What to do: Extract each line of the records below that contains the word "разработчик".

Entries provided:
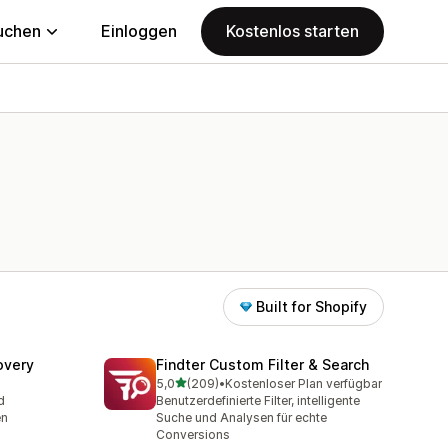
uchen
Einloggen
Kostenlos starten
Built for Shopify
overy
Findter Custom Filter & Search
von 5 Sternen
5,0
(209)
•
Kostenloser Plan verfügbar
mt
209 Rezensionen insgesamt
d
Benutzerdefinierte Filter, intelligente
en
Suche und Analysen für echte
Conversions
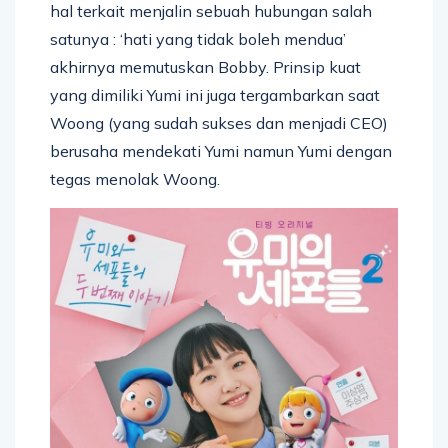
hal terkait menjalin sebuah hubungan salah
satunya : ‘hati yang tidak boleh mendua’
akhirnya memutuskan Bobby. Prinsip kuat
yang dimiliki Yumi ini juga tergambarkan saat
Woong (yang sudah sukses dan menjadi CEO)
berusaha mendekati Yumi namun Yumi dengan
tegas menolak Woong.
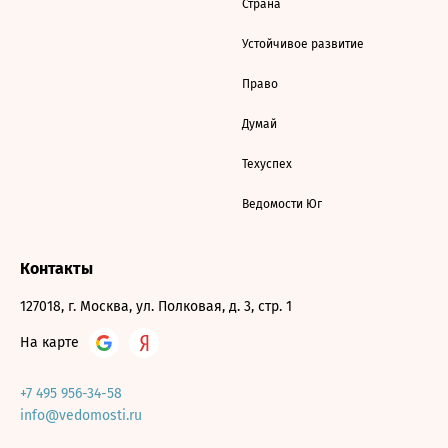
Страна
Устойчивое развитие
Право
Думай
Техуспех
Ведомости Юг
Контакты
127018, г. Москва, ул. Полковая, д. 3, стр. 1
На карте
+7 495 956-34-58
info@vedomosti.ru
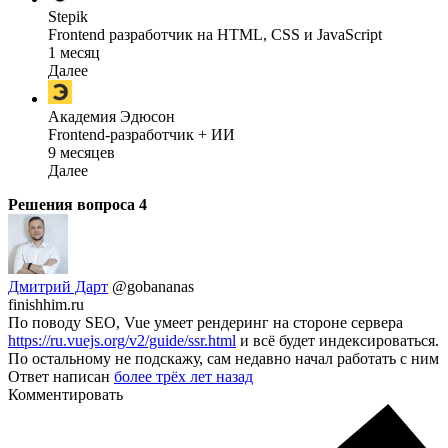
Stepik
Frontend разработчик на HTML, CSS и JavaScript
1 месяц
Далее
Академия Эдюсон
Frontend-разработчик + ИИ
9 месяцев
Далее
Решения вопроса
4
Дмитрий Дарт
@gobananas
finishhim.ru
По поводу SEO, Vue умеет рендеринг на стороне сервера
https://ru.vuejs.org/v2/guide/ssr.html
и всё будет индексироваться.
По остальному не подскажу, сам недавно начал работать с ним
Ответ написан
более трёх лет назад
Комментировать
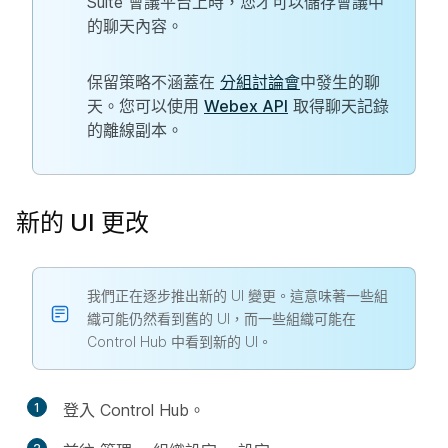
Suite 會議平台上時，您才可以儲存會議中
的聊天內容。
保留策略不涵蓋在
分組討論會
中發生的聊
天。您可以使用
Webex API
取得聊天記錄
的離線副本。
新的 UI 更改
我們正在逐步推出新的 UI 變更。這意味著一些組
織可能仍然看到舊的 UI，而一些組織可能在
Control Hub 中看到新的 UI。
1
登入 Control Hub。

Result of this exercise:
Frontend разработчик на HTML, CSS и JavaScript
Frontend-разработчик + ИИ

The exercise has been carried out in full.